Pretzel syndrome is a rare disorder characterized by skeletal deformity, malformation of the brain (with accompanying seizures), electrolyte imbalances, and variable malformations of the heart and other organs.

It is a single gene disorder but it is complex in its mechanics.

Contents

Etymology

Pretzel syndrome, is named so by the families for the characteristic body posture adopted by many affected children.

Genetics

The defective gene is called LYK5. It has a complicated function that is only partly understood. The LYK5 gene product is part of a chemical “relay” or “messaging” system that controls the growth and function of many cells in the body.

In Pretzel syndrome, part of the LYK5 gene is missing, which leads to a complete loss of this signaling function[1]. The LYK5 gene has an important role in normal organ development. Defective organ development that begins during the earliest stages of pregnancy is not treatable and leads to a variety of medical problems throughout life.

Symptoms

  • In affected children studied, the first signs of Pretzel syndrome began during gestation: 80% of mothers had polyhydramnios, extra amniotic fluid around the affected baby.
  • All mothers also had preterm labor starting anywhere from 25-38 weeks gestation. The brain was large and malformed in all affected children.
  • MRI studies showed extra fluid around the brain, or “hydrocephalus.”
  • The nerve cells were not positioned properly and probably did not make normal connections with other nerve cells. As a result, seizures began early in life and were often difficult to treat.
  • Mental development was severely delayed.
  • The muscles were thin and weaker than normal. The combination of low muscle tone and abnormal connective tissue resulted in very flexible joints and allowed children to twist themselves into unusual “pretzel-like” postures.
  • Like other muscles of the body, those that controlled the eyes were also weak, and about 40% of affected children had strabismus or “lazy eye.”
  • Approximately one third of the affected children had anatomical heart defects. The most common was atrial septal defect--a hole between the two upper chambers of the heart. This defect typically does not cause symptoms of heart failure early in life, but can become problematic later in childhood.
  • In 20-30% of affected children, there was a buildup of calcium deposits in the kidneys, which then lost the ability to conserve water for the body. This condition, called diabetes insipidus, causes children to urinate frequently.

Treatment

Although the organ defects caused by LYK5 deficiency can not be prevented or reversed, Pretzel syndrome can nonetheless be treated by recognizing problems such as seizures, strabismus, diabetes insipidus, and heart defects, and treating these problems appropriately to optimize the health and well-being of the child.

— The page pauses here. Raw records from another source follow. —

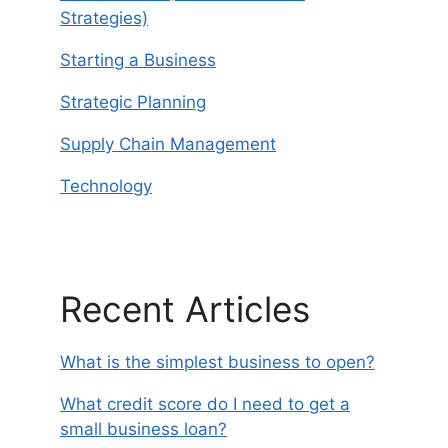
Strategies)
Starting a Business
Strategic Planning
Supply Chain Management
Technology
Recent Articles
What is the simplest business to open?
What credit score do I need to get a
small business loan?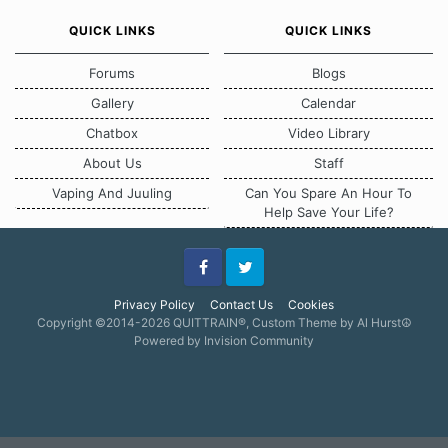
QUICK LINKS
QUICK LINKS
Forums
Blogs
Gallery
Calendar
Chatbox
Video Library
About Us
Staff
Vaping And Juuling
Can You Spare An Hour To
Help Save Your Life?
Facebook
Twitter
Privacy Policy
Contact Us
Cookies
Copyright ©2014-2026 QUITTRAIN®, Custom Theme by Al Hurst☮
Powered by Invision Community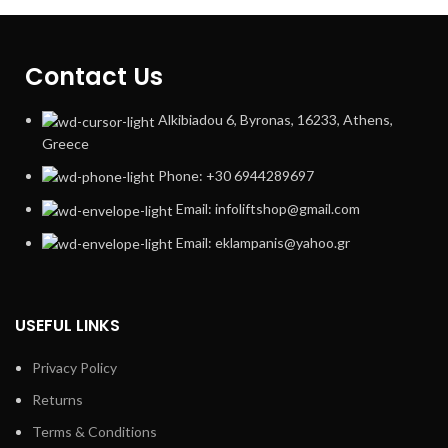
Contact Us
Alkibiadou 6, Byronas, 16233, Athens,
Greece
Phone: +30 6944289697
Email: infoliftshop@gmail.com
Email: eklampanis@yahoo.gr
USEFUL LINKS
Privacy Policy
Returns
Terms & Conditions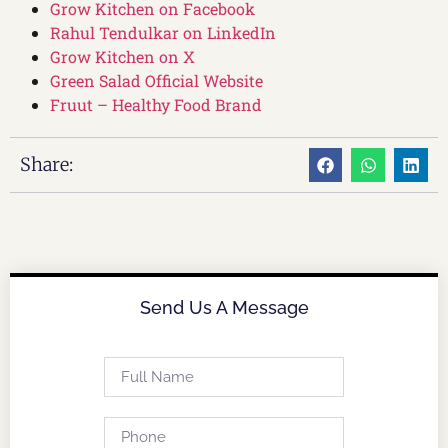
Grow Kitchen on Facebook
Rahul Tendulkar on LinkedIn
Grow Kitchen on X
Green Salad Official Website
Fruut – Healthy Food Brand
Share:
Send Us A Message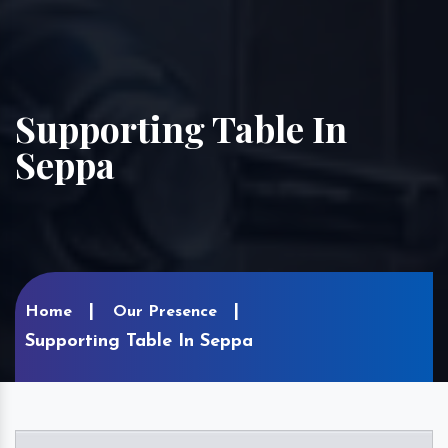
Supporting Table In
Seppa
Home
Our Presence
Supporting Table In Seppa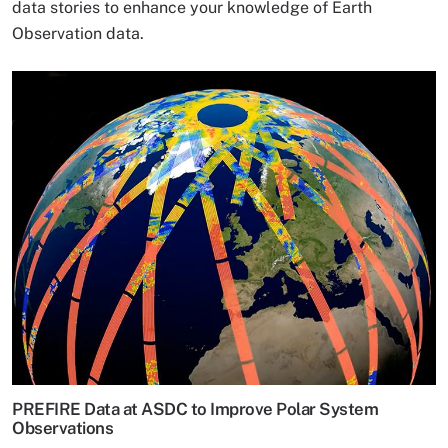
data stories to enhance your knowledge of Earth
Observation data.
PREFIRE Data at ASDC to Improve Polar System
Observations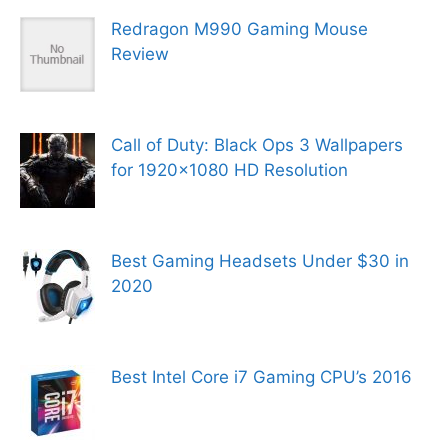
Redragon M990 Gaming Mouse
Review
Call of Duty: Black Ops 3 Wallpapers
for 1920×1080 HD Resolution
Best Gaming Headsets Under $30 in
2020
Best Intel Core i7 Gaming CPU’s 2016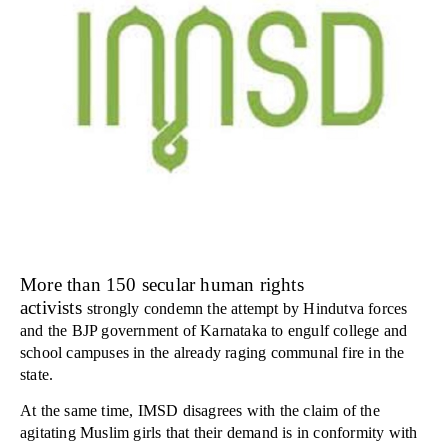
More than 150 secular human rights
activists
strongly condemn the attempt by Hindutva forces
and the BJP government of Karnataka to engulf college and
school campuses in the already raging communal fire in the
state.
At the same time, IMSD disagrees with the claim of the
agitating Muslim girls that their demand is in conformity with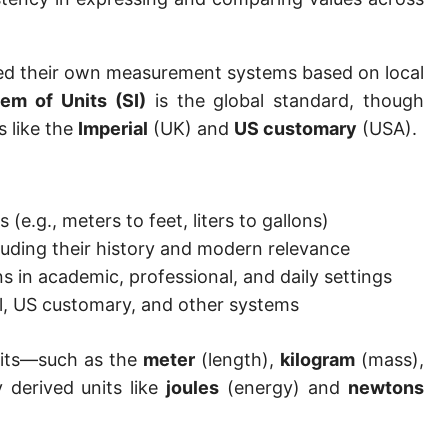
Hand [hh]
Span
loped their own measurement systems based on local
tem of Units (SI)
is the global standard, though
Finger
s like the
Imperial
(UK) and
US customary
(USA).
Barleycorn
Mil [thou]
(e.g., meters to feet, liters to gallons)
Caliber [cl]
cluding their history and modern relevance
Parsec [pc]
s in academic, professional, and daily settings
l, US customary, and other systems
Kiloparsec [kpc]
Megaparsec [Mpc]
nits—such as the
meter
(length),
kilogram
(mass),
derived units like
joules
(energy) and
newtons
Earth's equatorial radius
Earth's polar radius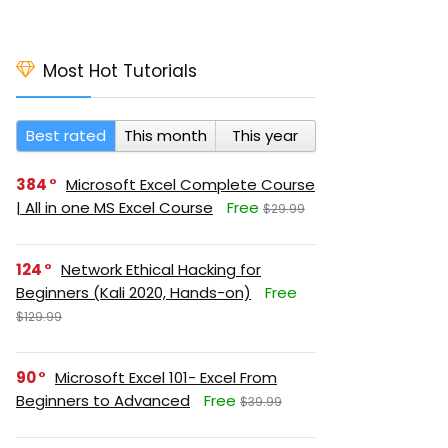
Most Hot Tutorials
Best rated
This month
This year
384
Microsoft Excel Complete Course
| All in one MS Excel Course
Free
$29.99
124
Network Ethical Hacking for
Beginners (Kali 2020, Hands-on)
Free
$129.99
90
Microsoft Excel 101- Excel From
Beginners to Advanced
Free
$39.99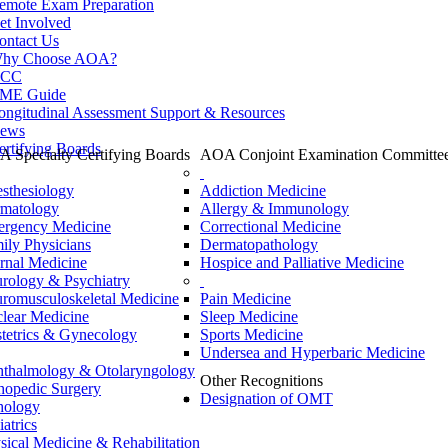
emote Exam Preparation
et Involved
ontact Us
hy Choose AOA?
CC
ME Guide
ongitudinal Assessment Support & Resources
ews
ertifying Boards
 Specialty Certifying Boards
AOA Conjoint Examination Committe
sthesiology
Addiction Medicine
matology
Allergy & Immunology
rgency Medicine
Correctional Medicine
ily Physicians
Dermatopathology
ernal Medicine
Hospice and Palliative Medicine
rology & Psychiatry
romusculoskeletal Medicine
Pain Medicine
lear Medicine
Sleep Medicine
tetrics & Gynecology
Sports Medicine
Undersea and Hyperbaric Medicine
thalmology & Otolaryngology
Other Recognitions
hopedic Surgery
Designation of OMT
hology
iatrics
sical Medicine & Rehabilitation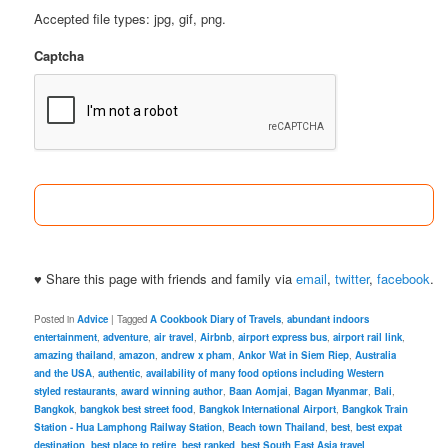
Accepted file types: jpg, gif, png.
Captcha
♥ Share this page with friends and family via
email
,
twitter
,
facebook
.
Posted in
Advice
|
Tagged
A Cookbook Diary of Travels
,
abundant indoors
entertainment
,
adventure
,
air travel
,
Airbnb
,
airport express bus
,
airport rail link
,
amazing thailand
,
amazon
,
andrew x pham
,
Ankor Wat in Siem Riep
,
Australia
and the USA
,
authentic
,
availability of many food options including Western
styled restaurants
,
award winning author
,
Baan Aomjai
,
Bagan Myanmar
,
Bali
,
Bangkok
,
bangkok best street food
,
Bangkok International Airport
,
Bangkok Train
Station - Hua Lamphong Railway Station
,
Beach town Thailand
,
best
,
best expat
destination
,
best place to retire
,
best ranked
,
best South East Asia travel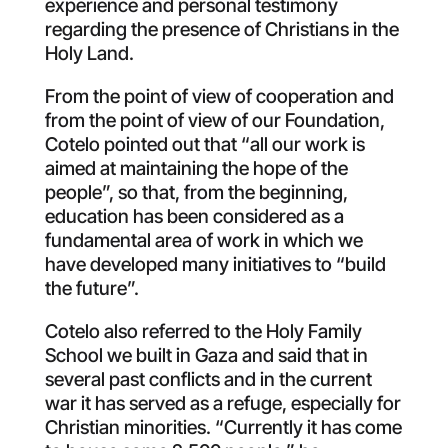
experience and personal testimony
regarding the presence of Christians in the
Holy Land.
From the point of view of cooperation and
from the point of view of our Foundation,
Cotelo pointed out that “all our work is
aimed at maintaining the hope of the
people”, so that, from the beginning,
education has been considered as a
fundamental area of work in which we
have developed many initiatives to “build
the future”.
Cotelo also referred to the Holy Family
School we built in Gaza and said that in
several past conflicts and in the current
war it has served as a refuge, especially for
Christian minorities. “Currently it has come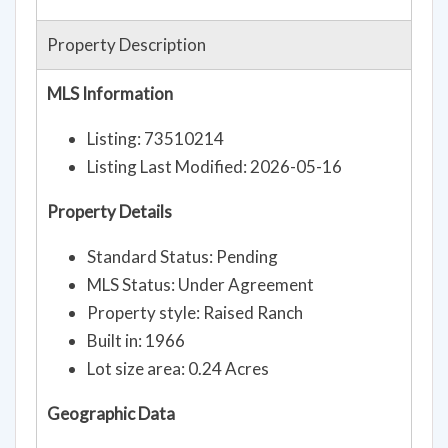
Property Description
MLS Information
Listing: 73510214
Listing Last Modified: 2026-05-16
Property Details
Standard Status: Pending
MLS Status: Under Agreement
Property style: Raised Ranch
Built in: 1966
Lot size area: 0.24 Acres
Geographic Data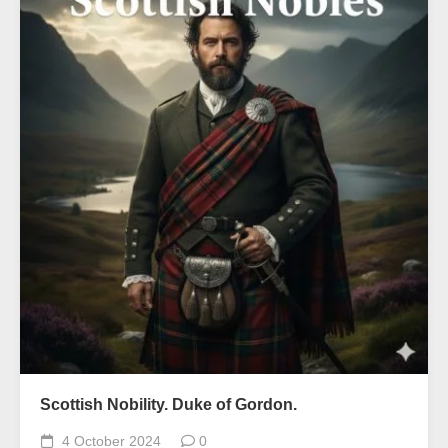
Scottish Nobility. Duke of Gordon.
4 October 2024
0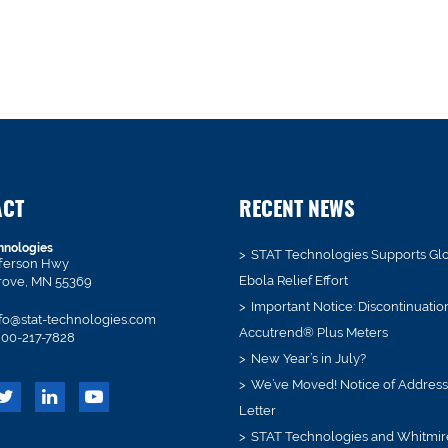
ACT
RECENT NEWS
hnologies
STAT Technologies Supports Gl
fferson Hwy
Ebola Relief Effort
rove, MN 55369
Important Notice: Discontinuatio
fo@stat-technologies.com
Accutrend® Plus Meters
00-217-7828
New Year’s in July?
We’ve Moved! Notice of Addres
Letter
STAT Technologies and Whitmir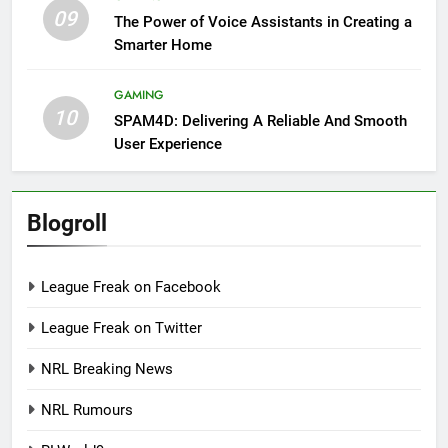
09
The Power of Voice Assistants in Creating a
Smarter Home
GAMING
10
SPAM4D: Delivering A Reliable And Smooth
User Experience
Blogroll
League Freak on Facebook
League Freak on Twitter
NRL Breaking News
NRL Rumours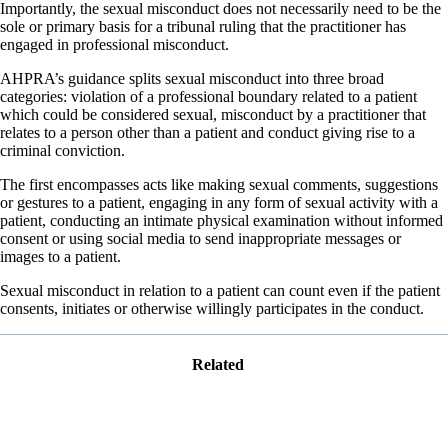
Importantly, the sexual misconduct does not necessarily need to be the
sole or primary basis for a tribunal ruling that the practitioner has
engaged in professional misconduct.
AHPRA’s guidance splits sexual misconduct into three broad
categories: violation of a professional boundary related to a patient
which could be considered sexual, misconduct by a practitioner that
relates to a person other than a patient and conduct giving rise to a
criminal conviction.
The first encompasses acts like making sexual comments, suggestions
or gestures to a patient, engaging in any form of sexual activity with a
patient, conducting an intimate physical examination without informed
consent or using social media to send inappropriate messages or
images to a patient.
Sexual misconduct in relation to a patient can count even if the patient
consents, initiates or otherwise willingly participates in the conduct.
Related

  • Children with strabismus should be treated by a pediatric eye doctor to prevent permanent loss of vision.
  • Children with diabetes insipidus should be allowed to drink freely to prevent severe dehydration.

Notes

  1. ^ Clinic For Special Children Newsletter clinicforspecialchildren.org

See also

 
This article is licensed under the GNU Free Documentation License. It uses material from the Wikipedia article "Pretzel_Syndrome". A list of authors is available in Wikipedia.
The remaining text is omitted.